I was attracted to this story of a charity donating money for sick dogs’ treatment. But as I kept reading, I began to wonder whether the dog owners in the story were getting dishonest advice:
“Two weeks ago, a growth was found on the chest of Sara Polcari’s 6-year-old dog, Charlie.
Given Charlie’s history with cancer — he had one of his hind legs amputated in March to get rid of a tumor — the veterinarian recommended immediate surgery.

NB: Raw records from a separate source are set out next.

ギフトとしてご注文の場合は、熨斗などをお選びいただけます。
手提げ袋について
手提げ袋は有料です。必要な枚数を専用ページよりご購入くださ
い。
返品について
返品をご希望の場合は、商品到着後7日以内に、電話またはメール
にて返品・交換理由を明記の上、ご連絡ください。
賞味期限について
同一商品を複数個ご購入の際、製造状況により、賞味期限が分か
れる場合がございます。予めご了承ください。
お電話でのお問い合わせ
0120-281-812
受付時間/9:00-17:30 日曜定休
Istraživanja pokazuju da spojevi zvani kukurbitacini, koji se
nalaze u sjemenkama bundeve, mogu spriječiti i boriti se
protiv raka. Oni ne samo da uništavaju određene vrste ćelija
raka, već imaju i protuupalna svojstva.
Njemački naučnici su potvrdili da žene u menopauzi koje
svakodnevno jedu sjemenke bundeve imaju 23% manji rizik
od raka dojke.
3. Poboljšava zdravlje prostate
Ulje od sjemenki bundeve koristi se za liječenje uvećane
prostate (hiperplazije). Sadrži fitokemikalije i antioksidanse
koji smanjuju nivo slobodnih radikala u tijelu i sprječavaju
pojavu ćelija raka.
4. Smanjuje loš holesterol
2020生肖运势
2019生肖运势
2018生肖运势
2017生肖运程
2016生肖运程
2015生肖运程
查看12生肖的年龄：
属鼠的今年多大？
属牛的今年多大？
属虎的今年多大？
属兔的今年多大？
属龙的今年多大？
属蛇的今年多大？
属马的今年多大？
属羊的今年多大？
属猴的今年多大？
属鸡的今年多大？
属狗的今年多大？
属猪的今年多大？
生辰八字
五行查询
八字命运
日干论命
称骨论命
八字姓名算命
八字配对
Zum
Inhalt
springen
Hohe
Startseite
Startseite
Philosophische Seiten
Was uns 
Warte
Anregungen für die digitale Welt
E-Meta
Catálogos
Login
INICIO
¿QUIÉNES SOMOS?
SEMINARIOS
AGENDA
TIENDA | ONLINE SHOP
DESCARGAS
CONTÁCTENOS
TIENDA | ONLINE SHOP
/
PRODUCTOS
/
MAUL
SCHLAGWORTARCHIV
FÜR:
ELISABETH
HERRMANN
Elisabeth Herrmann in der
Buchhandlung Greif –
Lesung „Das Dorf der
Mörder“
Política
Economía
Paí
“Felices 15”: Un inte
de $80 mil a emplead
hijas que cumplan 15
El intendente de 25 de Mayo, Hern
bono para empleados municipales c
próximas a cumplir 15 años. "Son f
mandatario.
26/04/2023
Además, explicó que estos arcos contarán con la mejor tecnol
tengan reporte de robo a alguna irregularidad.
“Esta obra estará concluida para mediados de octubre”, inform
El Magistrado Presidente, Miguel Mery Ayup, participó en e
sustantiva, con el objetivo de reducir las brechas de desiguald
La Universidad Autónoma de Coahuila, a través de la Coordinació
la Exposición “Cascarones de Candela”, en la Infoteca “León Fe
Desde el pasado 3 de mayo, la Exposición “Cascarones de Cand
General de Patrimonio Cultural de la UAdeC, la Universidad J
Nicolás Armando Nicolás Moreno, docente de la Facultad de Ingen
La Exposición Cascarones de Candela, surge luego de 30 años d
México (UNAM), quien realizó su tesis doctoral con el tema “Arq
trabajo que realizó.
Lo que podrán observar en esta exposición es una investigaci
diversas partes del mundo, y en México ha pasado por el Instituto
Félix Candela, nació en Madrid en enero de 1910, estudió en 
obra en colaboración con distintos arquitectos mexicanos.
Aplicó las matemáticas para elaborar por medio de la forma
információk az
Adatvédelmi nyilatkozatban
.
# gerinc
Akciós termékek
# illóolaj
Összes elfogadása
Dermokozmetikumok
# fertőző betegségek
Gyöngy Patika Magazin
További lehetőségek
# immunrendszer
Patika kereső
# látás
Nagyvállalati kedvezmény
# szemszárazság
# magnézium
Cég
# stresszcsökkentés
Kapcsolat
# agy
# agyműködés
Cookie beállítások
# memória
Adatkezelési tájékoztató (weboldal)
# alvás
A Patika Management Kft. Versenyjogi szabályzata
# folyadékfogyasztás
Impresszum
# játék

The timing couldn’t have been worse. Polcari had just been laid off from her job, and now she and her husband were looking at an $850 bill. She was also six months pregnant.
“It’s like, ‘What are we going to do? Now? Really? Of all times?’ ” Polcari said. “It’s really tough to meet our bills and to have this large amount of cost for Charlie coming up, it was just really unexpected.”
Just because Charlie had a history of cancer doesn’t mean that removing the growth was the only option. A simple sampling procedure ( fine needle aspirate) can often provide more information and distinguish between a cancer and a benign growth. And it costs under $100.
I don’t know the details of the case so my assumption may be wrong. But there is a very important point to be made here. The most expensive treatment option is usually not the only option and sometimes not even the best option. A veterinarian’s job is not to make the decisions for the owners but to provide options to help the owners make the decisions themselves, even if the Vet may think differently. After all, it’s not his/her dog!
Ask yourself, does your Vet give you options? Does he explain the pros and the cons of each option and then let’s you decide? If not, maybe you should be looking for a different Vet.